Die Einführung von Mindestbeförderungsentgelten für Mietwagen in Berlin lässt weiter auf sich warten. Das geht aus der Antwort des Berliner Senats auf eine Schriftliche Anfrage des Abgeordneten Kristian Ronneburg (LINKE) hervor. Demnach befindet sich das Verfahren noch in einer Vorprüfungsphase – ein konkreter Zeitplan für Mindestpreise existiert bislang nicht
Wie die Senatsverwaltung für Mobilität, Verkehr, Klimaschutz und Umwelt mitteilt, liegt der aktuelle fachliche Schwerpunkt zunächst auf der Prüfung eines sogenannten Beobachtungszeitraums gemäß § 13 Absatz 4 des novellierten Personenbeförderungsgesetzes. Diese Marktbeobachtung gilt als zwingende Voraussetzung, bevor weitere regulatorische Schritte – darunter auch Mindesttarife – überhaupt rechtssicher angeordnet werden können.
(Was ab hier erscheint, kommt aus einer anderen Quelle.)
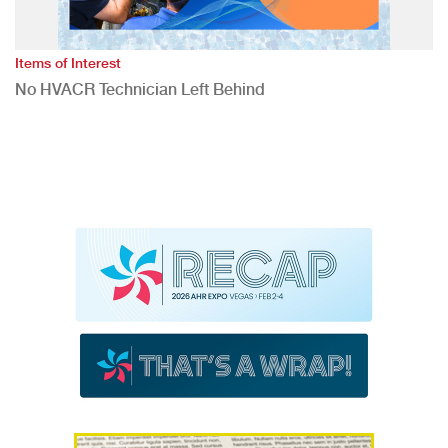
Items of Interest
No HVACR Technician Left Behind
Zuständig für diese Prüfungen ist das Landesamt für Bürger- und Ordnungsangelegenheiten (LABO). Dort werden derzeit Marktentwicklungen ausgewertet, um festzustellen, ob eine erhebliche Störung des Wettbewerbs vorliegt. Erst auf Grundlage dieser Daten kann entschieden werden, ob Mindestbeförderungsentgelte nach § 51a Absatz 1 PBefG eingeführt werden.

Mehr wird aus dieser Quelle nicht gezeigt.